Other sources of intra-subject variance

Another physiological rhythm: vasomotion

Vasomotion refers to the spontaneous changes in tone of blood vessels, independently of heart rate and respiration. Vasomotion leads to low frequency oscillations in the BOLD signal [117]. There is some evidence that vasomotion may be localized to specific regions of cortex [118], making it a potentially serious confound. As with previous artifacts, vasomotion may differ systematically across subjects (validity).

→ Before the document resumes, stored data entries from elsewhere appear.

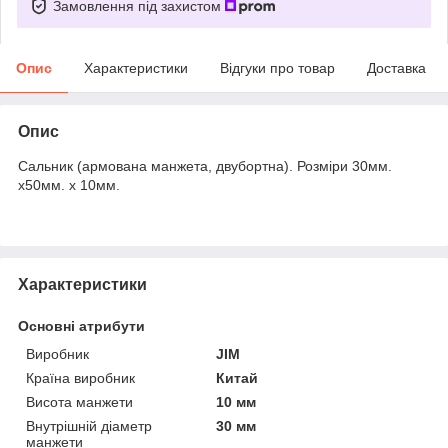
Замовлення під захистом
Опис
Характеристики
Відгуки про товар
Доставка
Опис
Сальник (армована манжета, двубортна). Розміри 30мм.
х50мм. х 10мм.
Характеристики
Основні атрибути
Виробник
JIM
Країна виробник
Китай
Висота манжети
10 мм
Внутрішній діаметр
30 мм
манжети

Baseline physiological state

Baseline physiological state was already discussed in the validity section; yet baseline physiology is also variable for a given subject. Going for a run an hour or less prior to scanning may lead to alterations of baseline physiology [119,120]. Anxiety or stress [121], extended exposure to high altitudes [122], recent sleep quality [123,124], or phase of the menstrual cycle (for women) [125] are all examples of poorly understood vascular and neural factors that may hinder the reliability of fMRI measurements if they are not properly measured and incorporated into a full model [126].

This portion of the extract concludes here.